DNNs have achieved remarkable success across a wide range of applications. However, their large size and computational cost make deployment on resource-constrained devices challenging. Model compression techniques aim to reduce model size and computation while preserving performance. Despite the lower deployment cost, such compressed models often suffer from noticeable performance drops compared to the original models, such as drops in prediction accuracy, potentially leading to catastrophic failures in important applications. Therefore, it is of particular importance to reduce the deployment cost of DNNs by model compression while improving the generalization capability of compressed models for real-world applications, which is the purpose of the PI's work in model compression.
The PI’s prior works cover extensive theoretical and empirical studies on
the generalization of DNNs from two perspectives: an information-theoretic perspective and
a kernel learning perspective. These works include
sharp generalization bounds for regression with neural networks (ICML’25) [1] and transductive
learning (ICML’25) [2] by kernel complexity, Information Bottleneck (IB)-based token merging
(IEEE TPAMI’25) [3] and pruning (ICML’24) [4] for vision transformers, and kernel complexity-reduced training for improved
generalization of ViTs (NeurIPS’24) [5] and Graph Neural Networks (GNNs) for transductive learning (TMLR’25) [6].
The PI has extensive prior work in model compression using various techniques including channel pruning (IJCV/UAI/AAAI-MAKE) [7,8,9],
weight sharing (ICLR/ICML) [10,11], and NAS [7,8,10], aiming to find DNNs with low deployment cost.
These works in model compression ensure that the model compression part of the proposed project can be carried out smoothly with a solid methodological foundation.
The PI's research features model compression while preserving the in-distribution generalization capability of compressed models. In particular, the IB-based token merging [3]

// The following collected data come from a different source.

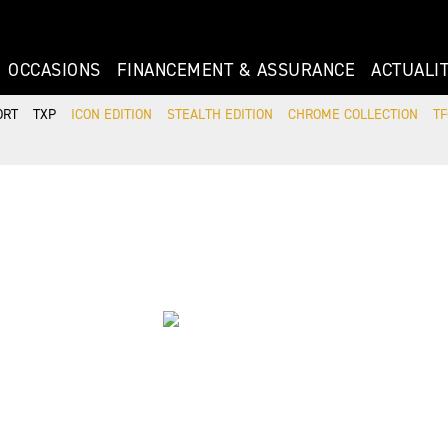
OCCASIONS
FINANCEMENT & ASSURANCE
ACTUALI
ORT
TXP
ICON EDITION
STEALTH EDITION
CHROME COLLECTION
TF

and pruning [4] develop a distribution-free and computationally efficient variational upper bound for an IB ojective, so that the compressed models maintain
in-distribution prediction accuracy. Furthermore, a principled kernel complexity loss is proposed and reduced for improved in-distribution generalization of popular ViTs [5]
and GNNs [6].
It is emphasized that the IB-based and kernel complexity-based methods in the PI’s prior works are primarily designed to improve in-distribution generalization. However, these approaches do not explicitly address distribution shifts encountered in real-world scenarios for Scientific machine learning (SML). Building upon this foundation, the proposed research develops novel methodologies that extend these principles to explicitly model and control out-of-distribution (OOD) generalization and robustness, by introducing new objectives and learning mechanisms that account for distribution shifts for compression of SML models, going beyond the scope of the PI’s prior work.